Data for the task —
####
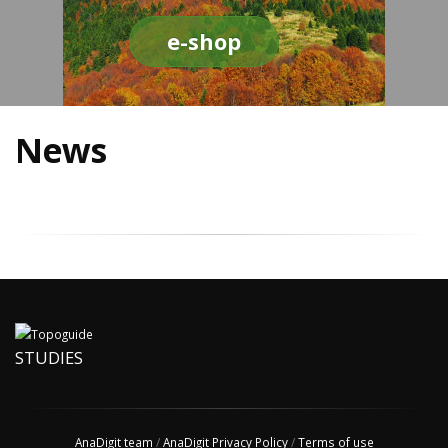
e-shop
News
STUDIES
AnaDigit team
/
AnaDigit Privacy Policy
/
Terms of use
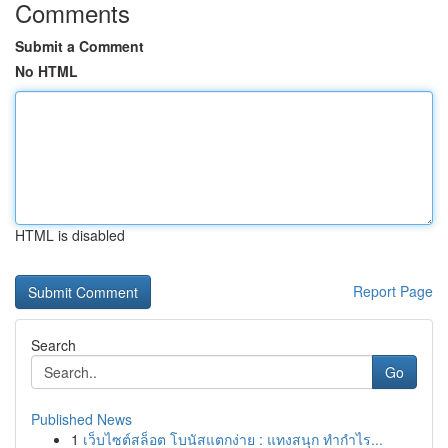
Comments
Submit a Comment
No HTML
HTML is disabled
Report Page
Search
Go
Published News
1
เว็บไซต์สล็อต โบนัสแตกง่าย : แทงสนุก ทำกำไร...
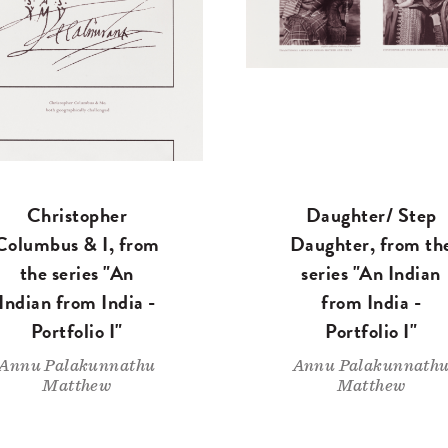
Christopher
Daughter/ Step
Columbus & I, from
Daughter, from th
the series "An
series "An Indian
Indian from India -
from India -
Portfolio I"
Portfolio I"
Annu Palakunnathu
Annu Palakunnath
Matthew
Matthew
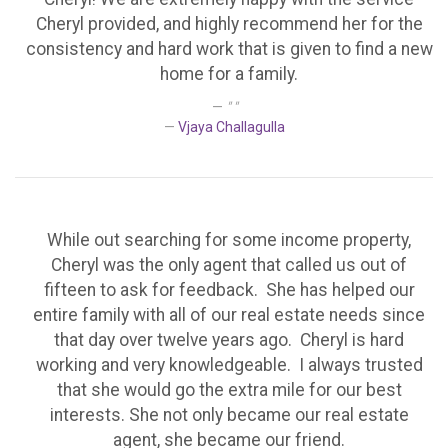
Cheryl provided, and highly recommend her for the
consistency and hard work that is given to find a new
home for a family.
" "
Vjaya Challagulla
While out searching for some income property,
Cheryl was the only agent that called us out of
fifteen to ask for feedback. She has helped our
entire family with all of our real estate needs since
that day over twelve years ago. Cheryl is hard
working and very knowledgeable. I always trusted
that she would go the extra mile for our best
interests. She not only became our real estate
agent, she became our friend.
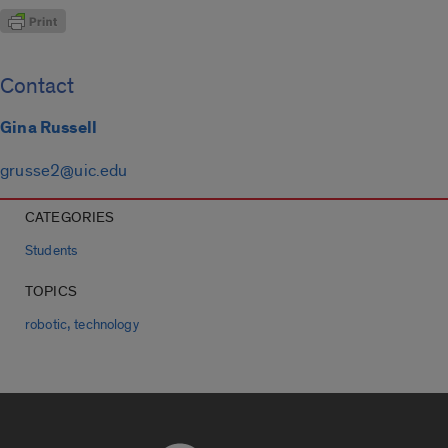
Contact
Gina Russell
grusse2@uic.edu
CATEGORIES
Students
TOPICS
,
robotic
technology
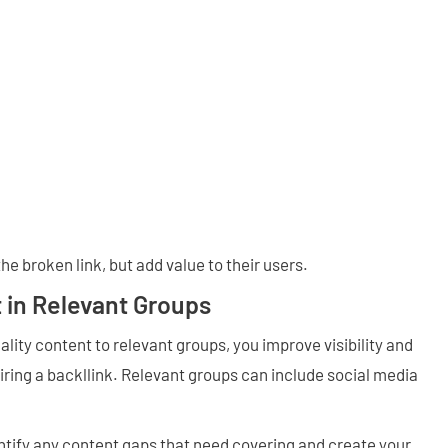
the broken link, but add value to their users.
 in Relevant Groups
lity content to relevant groups, you improve visibility and
ring a backllink. Relevant groups can include social media
ify any content gaps that need covering and create your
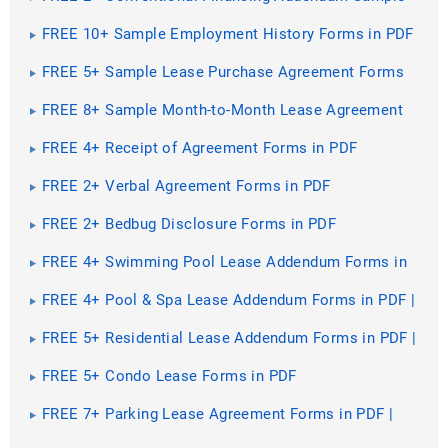
Forms in PDF
FREE 10+ Sample Employment History Forms in PDF
| MS Word | Excel
FREE 5+ Sample Lease Purchase Agreement Forms
in PDF | MS Word
FREE 8+ Sample Month-to-Month Lease Agreement
Forms in PDF | MS Word
FREE 4+ Receipt of Agreement Forms in PDF
FREE 2+ Verbal Agreement Forms in PDF
FREE 2+ Bedbug Disclosure Forms in PDF
FREE 4+ Swimming Pool Lease Addendum Forms in
PDF | MS Word
FREE 4+ Pool & Spa Lease Addendum Forms in PDF |
MS Word
FREE 5+ Residential Lease Addendum Forms in PDF |
MS Word
FREE 5+ Condo Lease Forms in PDF
FREE 7+ Parking Lease Agreement Forms in PDF |
MS Word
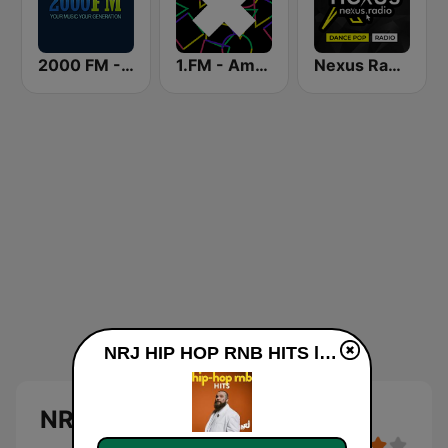
2000 FM - RNB and Hip Hop
1.FM - Amsterdam Trance
Nexus Radio Dance
NRJ HIP HOP RNB HITS live
NRJ HIP HOP RNB HITS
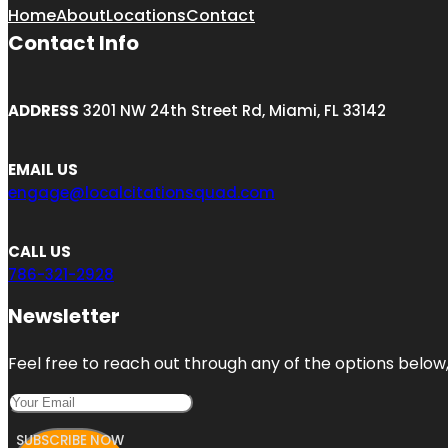
Home
About
Locations
Contact
Contact Info
ADDRESS
3201 NW 24th Street Rd, Miami, FL 33142
EMAIL US
engage@localcitationsquad.com
CALL US
786-321-2928
Newsletter
Feel free to reach out through any of the options below, 
SUBSCRIBE NOW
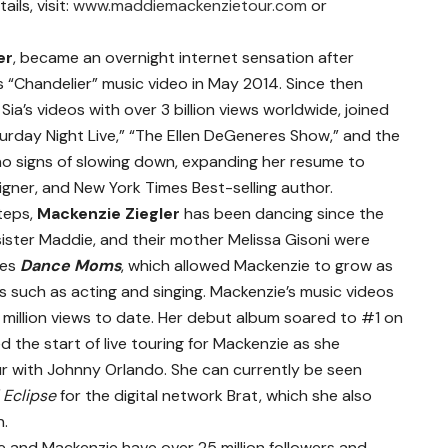
ils, visit:
www.maddiemackenzietour.com
or
er
, became an overnight internet sensation after
s “Chandelier” music video in May 2014. Since then
ia’s videos with over 3 billion views worldwide, joined
urday Night Live,” “The Ellen DeGeneres Show,” and the
 signs of slowing down, expanding her resume to
igner, and New York Times Best-selling author.
steps,
Mackenzie Ziegler
has been dancing since the
 sister Maddie, and their mother Melissa Gisoni were
ies
Dance Moms
, which allowed Mackenzie to grow as
s such as acting and singing. Mackenzie’s music videos
0 million views to date. Her debut album soared to #1 on
 the start of live touring for Mackenzie as she
r with Johnny Orlando. She can currently be seen
l Eclipse
for the digital network Brat, which she also
n.
ie and Mackenzie have over 25 million followers and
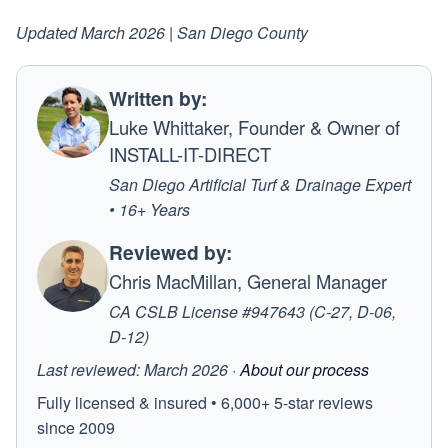
Updated March 2026 | San Diego County
Written by:
Luke Whittaker, Founder & Owner of
INSTALL-IT-DIRECT
San Diego Artificial Turf & Drainage Expert
• 16+ Years
Reviewed by:
Chris MacMillan, General Manager
CA CSLB License #947643 (C-27, D-06,
D-12)
Last reviewed: March 2026 ·
About our process
Fully licensed & insured • 6,000+ 5-star reviews
since 2009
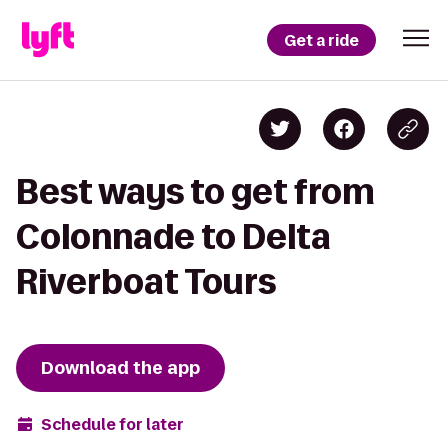
Get a ride
Best ways to get from
Colonnade to Delta
Riverboat Tours
Download the app
Schedule for later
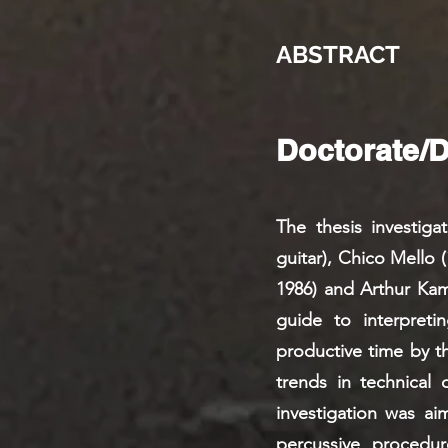
ABSTRACT
Doctorate/
The thesis investig
guitar), Chico Mello 
1986) and Arthur Kamp
guide to interpret
productive time by t
trends in technical 
investigation was ai
percussive procedure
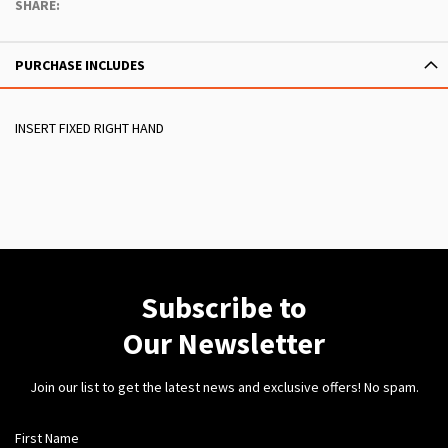
SHARE:
PURCHASE INCLUDES
INSERT FIXED RIGHT HAND
Subscribe to
Our Newsletter
Join our list to get the latest news and exclusive offers! No spam.
First Name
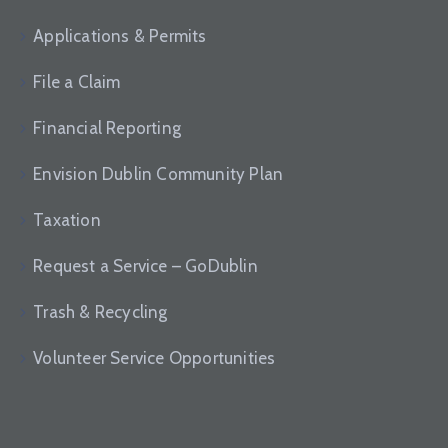
Applications & Permits
File a Claim
Financial Reporting
Envision Dublin Community Plan
Taxation
Request a Service – GoDublin
Trash & Recycling
Volunteer Service Opportunities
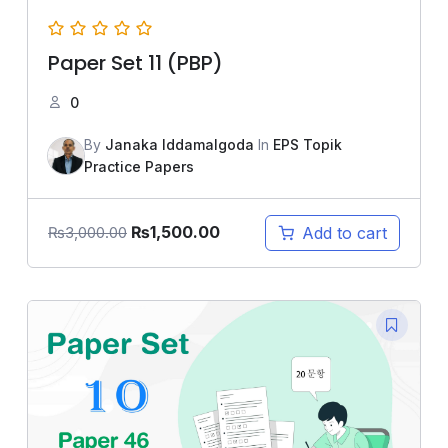
Paper Set 11 (PBP)
0
By
Janaka Iddamalgoda
In
EPS Topik
Practice Papers
₨
1,500.00
Add to cart
₨
3,000.00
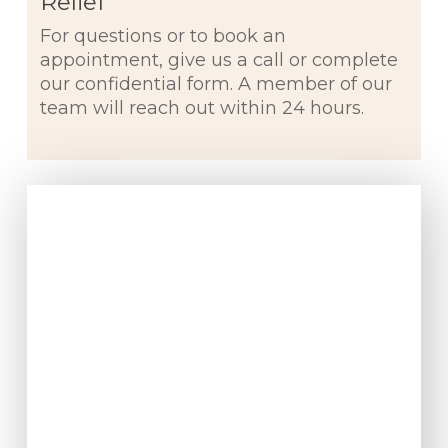
Relief
For questions or to book an
appointment, give us a call or complete
our confidential form. A member of our
team will reach out within 24 hours.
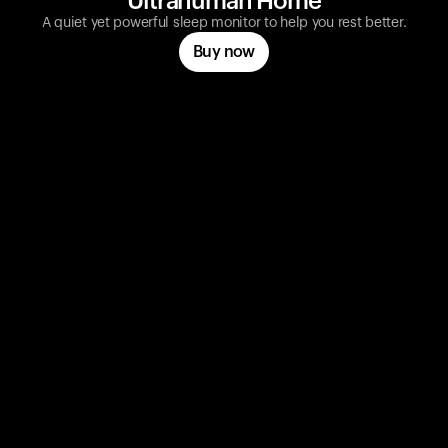
Ultrahuman Home
A quiet yet powerful sleep monitor to help you rest better.
Buy now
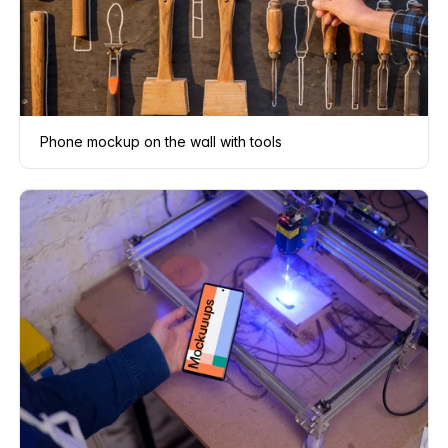
Phone mockup on the wall with tools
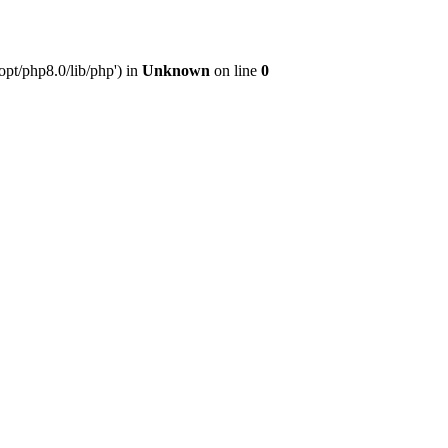
pt/php8.0/lib/php') in
Unknown
on line
0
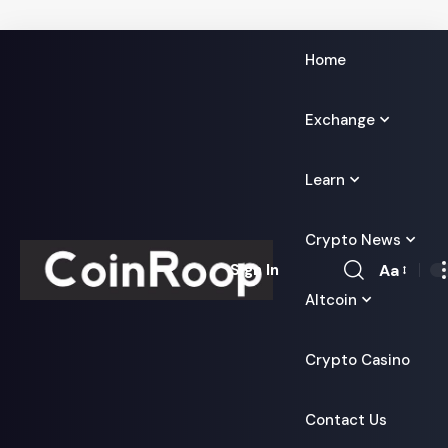
Home
Exchange
Learn
Crypto News
Aa
Sign In
Font
Altcoin
Resizer
Crypto Casino
Contact Us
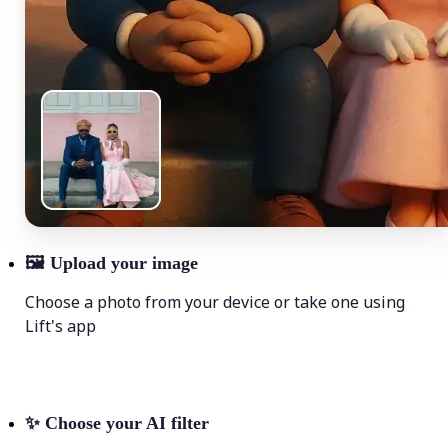
🖼
Upload your image
Choose a photo from your device or take one using
Lift's app
✨
Choose your AI filter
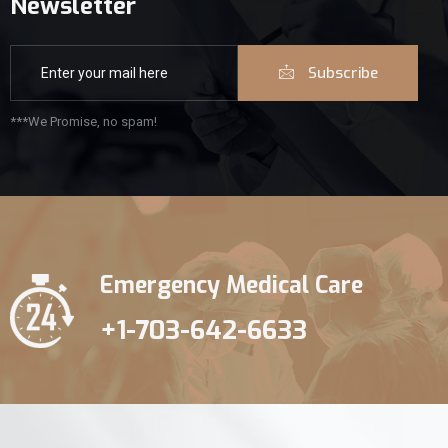
Newsletter
Subscribe
***We Promise, no spam!
Emergency Medical Care
+1-703-642-6633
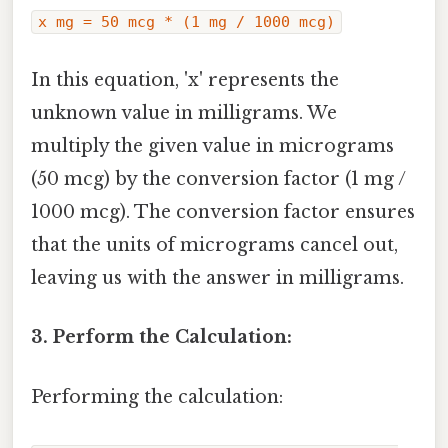
x mg = 50 mcg * (1 mg / 1000 mcg)
In this equation, 'x' represents the
unknown value in milligrams. We
multiply the given value in micrograms
(50 mcg) by the conversion factor (1 mg /
1000 mcg). The conversion factor ensures
that the units of micrograms cancel out,
leaving us with the answer in milligrams.
3. Perform the Calculation:
Performing the calculation:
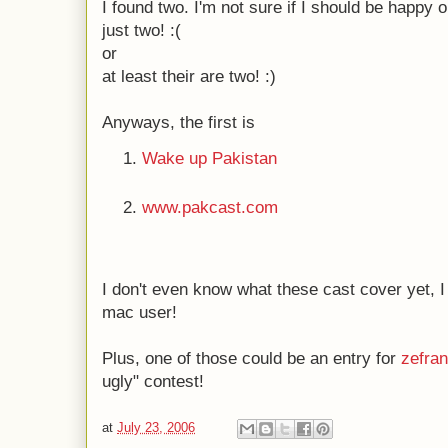
I found two. I'm not sure if I should be happy o
just two! :(
or
at least their are two! :)
Anyways, the first is
Wake up Pakistan
www.pakcast.com
I don't even know what these cast cover yet, I
mac user!
Plus, one of those could be an entry for
zefra
ugly" contest!
at
July 23, 2006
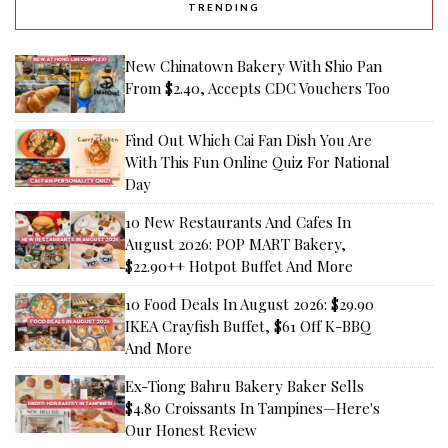
TRENDING
New Chinatown Bakery With Shio Pan
From $2.40, Accepts CDC Vouchers Too
Find Out Which Cai Fan Dish You Are
With This Fun Online Quiz For National
Day
10 New Restaurants And Cafes In
August 2026: POP MART Bakery,
$22.90++ Hotpot Buffet And More
10 Food Deals In August 2026: $29.90
IKEA Crayfish Buffet, $61 Off K-BBQ
And More
Ex-Tiong Bahru Bakery Baker Sells
$4.80 Croissants In Tampines—Here's
Our Honest Review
####
Problem to solve — If a line of the entries holds the word "Forms", copy it out.

Task response —
Forms in PDF
FREE 10+ Sample Employment History Forms in PDF
FREE 5+ Sample Lease Purchase Agreement Forms
Forms in PDF | MS Word
FREE 4+ Receipt of Agreement Forms in PDF
FREE 2+ Verbal Agreement Forms in PDF
FREE 2+ Bedbug Disclosure Forms in PDF
FREE 4+ Swimming Pool Lease Addendum Forms in
FREE 4+ Pool & Spa Lease Addendum Forms in PDF |
FREE 5+ Residential Lease Addendum Forms in PDF |
FREE 5+ Condo Lease Forms in PDF
FREE 7+ Parking Lease Agreement Forms in PDF |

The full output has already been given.